Could you return the full listing, every line exactly as given?

========================================

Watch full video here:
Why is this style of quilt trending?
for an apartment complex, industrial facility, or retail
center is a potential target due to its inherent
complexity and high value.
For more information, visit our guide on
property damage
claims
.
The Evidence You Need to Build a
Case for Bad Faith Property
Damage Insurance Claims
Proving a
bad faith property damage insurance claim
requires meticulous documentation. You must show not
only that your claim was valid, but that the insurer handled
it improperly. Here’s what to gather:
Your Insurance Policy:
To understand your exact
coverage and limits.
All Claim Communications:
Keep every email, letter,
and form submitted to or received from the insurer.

========================================

= Output for this exercise =
Watch full video here:
Why is this style of quilt trending?
for an apartment complex, industrial facility, or retail
center is a potential target due to its inherent
complexity and high value.
For more information, visit our guide on
property damage
claims
.
The Evidence You Need to Build a
Case for Bad Faith Property
Damage Insurance Claims
Proving a
bad faith property damage insurance claim
requires meticulous documentation. You must show not
only that your claim was valid, but that the insurer handled
it improperly. Here’s what to gather:
Your Insurance Policy:
To understand your exact
coverage and limits.
All Claim Communications:
Keep every email, letter,
and form submitted to or received from the insurer.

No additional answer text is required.